[Dataset entries]
....................

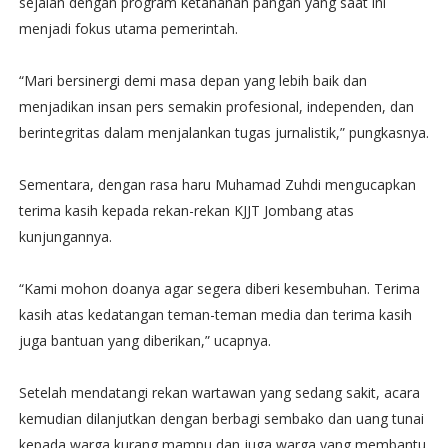
sejalan dengan program ketahanan pangan yang saat ini
menjadi fokus utama pemerintah.
“Mari bersinergi demi masa depan yang lebih baik dan
menjadikan insan pers semakin profesional, independen, dan
berintegritas dalam menjalankan tugas jurnalistik,” pungkasnya.
Sementara, dengan rasa haru Muhamad Zuhdi mengucapkan
terima kasih kepada rekan-rekan KJJT Jombang atas
kunjungannya.
“Kami mohon doanya agar segera diberi kesembuhan. Terima
kasih atas kedatangan teman-teman media dan terima kasih
juga bantuan yang diberikan,” ucapnya.
Setelah mendatangi rekan wartawan yang sedang sakit, acara
kemudian dilanjutkan dengan berbagi sembako dan uang tunai
kepada warga kurang mampu dan juga warga yang membantu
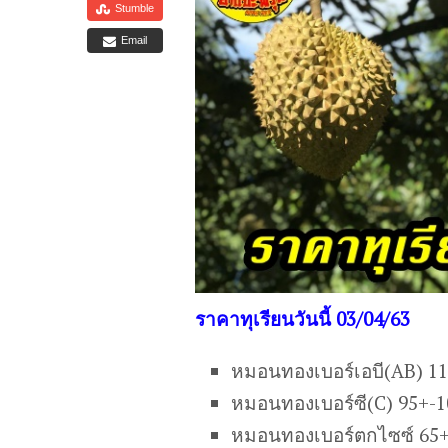
Stumble
Email
ราคาทุเรียนวันนี้ 03/04/63
หมอนทองเบอร์เอบี(AB) 1
หมอนทองเบอร์ซี(C) 95+-
หมอนทองเบอร์ตกไซซ์ 65+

....................

§ Exercise instructions: Transcribe every entry above exactly. Omit all pictures.

§ Output of the task:
sejalan dengan program ketahanan pangan yang saat ini
menjadi fokus utama pemerintah.
“Mari bersinergi demi masa depan yang lebih baik dan
menjadikan insan pers semakin profesional, independen, dan
berintegritas dalam menjalankan tugas jurnalistik,” pungkasnya.
Sementara, dengan rasa haru Muhamad Zuhdi mengucapkan
terima kasih kepada rekan-rekan KJJT Jombang atas
kunjungannya.
“Kami mohon doanya agar segera diberi kesembuhan. Terima
kasih atas kedatangan teman-teman media dan terima kasih
juga bantuan yang diberikan,” ucapnya.
Setelah mendatangi rekan wartawan yang sedang sakit, acara
kemudian dilanjutkan dengan berbagi sembako dan uang tunai
kepada warga kurang mampu dan juga warga yang membantu
Stumble
Email
ราคาทุเรียนวันนี้ 03/04/63
หมอนทองเบอร์เอบี(AB) 1
หมอนทองเบอร์ซี(C) 95+-
หมอนทองเบอร์ตกไซซ์ 65+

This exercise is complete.